Balancing financial risk key to alternative payment models

By Matt Kuhrt

Efforts to move away from fee-for-service (FFS) payment models have had virtually no impact on the latest industry data available, according to a study from Health Affairs. However, the data only extends through 2013, and therefore predate a new wave of interest in value-based payment models.

Last year's announcement that the Centers for Medicare & Medicaid Services (CMS) intends to tie half of FFS payments to quality initiatives by 2018 generated interest in initiatives focused on value-based care, as FiercePracticeManagement noted as far back as 2014.
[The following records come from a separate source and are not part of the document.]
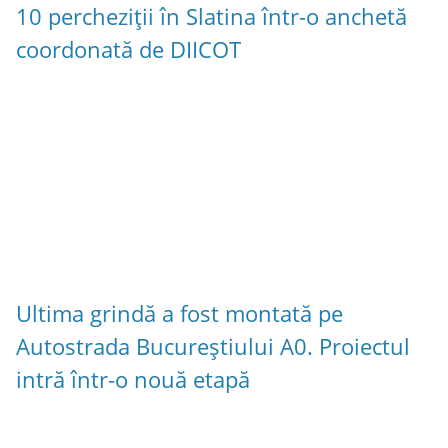
10 percheziții în Slatina într-o anchetă
coordonată de DIICOT
Ultima grindă a fost montată pe
Autostrada Bucureștiului A0. Proiectul
intră într-o nouă etapă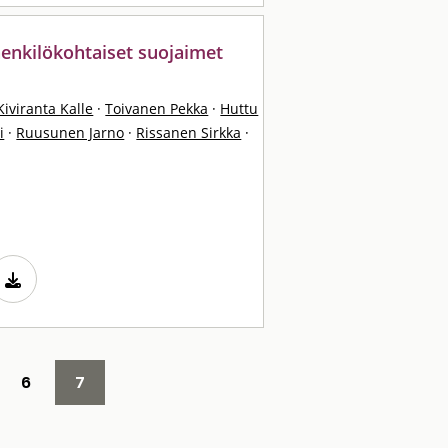
henkilökohtaiset suojaimet
Kiviranta Kalle
·
Toivanen Pekka
·
Huttu
i
·
Ruusunen Jarno
·
Rissanen Sirkka
·
6
7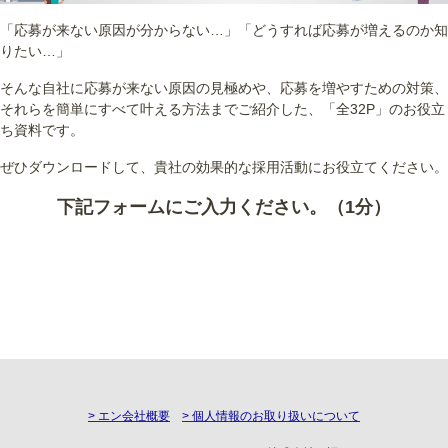
「応募が来ない原因が分からない…」「どうすれば応募が増えるのか知
りたい…」
そんな自社に応募が来ない原因の見極めや、応募を増やすための対策、
それらを簡単にすべて叶える方法までご紹介した、「全32P」のお役立
ち資料です。
ぜひダウンロードして、貴社の効果的な採用活動にお役立てください。
下記フォームにご入力ください。（1分）
> エン会社概要
> 個人情報のお取り扱いについて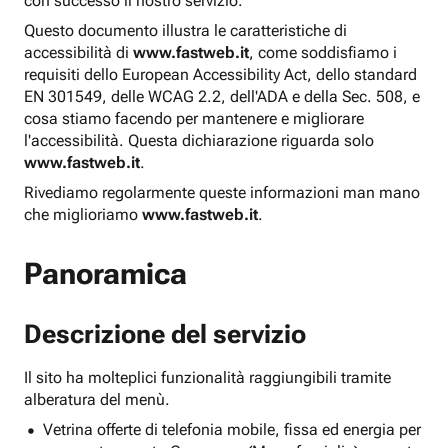
con successo il nostro servizio.
Questo documento illustra le caratteristiche di
accessibilità di
www.fastweb.it
, come soddisfiamo i
requisiti dello European Accessibility Act, dello standard
EN 301549, delle WCAG 2.2, dell'ADA e della Sec. 508, e
cosa stiamo facendo per mantenere e migliorare
l'accessibilità. Questa dichiarazione riguarda solo
www.fastweb.it
.
Rivediamo regolarmente queste informazioni man mano
che miglioriamo
www.fastweb.it
.
Panoramica
Descrizione del servizio
Il sito ha molteplici funzionalità raggiungibili tramite
alberatura del menù.
Vetrina offerte di telefonia mobile, fissa ed energia per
In the 2013 data, FFS payments represented 94.7 percent of total physician visits. Not only does this suggest a formidable baseline off which any new payment models would need to move, but that the most dominant previous attempt at an alternative payment method utterly failed to move the needle, according to an article in Medscape Multispecialty. The study looked specifically at payment methods using capitation, in which physicians receive a set monthly fee per patient.

Such models had the effect of "shifting all or most of the risk of caring for patients to providers," according to the study's authors. The financial losses generated under this system made it a tough sell for physician groups, dropping the percentage of patients seen under these payment methods from 6.6 percent in 2007 to 5.3 percent in 2013, according to Medscape.

More recently, CMS reported it was ahead of schedule in tying 30 percent of Medicare payments to alternative payment models by the end of 2016, which jibes with the study authors' conclusion that alternative models tied to care quality may represent a more attractive way of sharing the financial risk of care provision than pure capitation.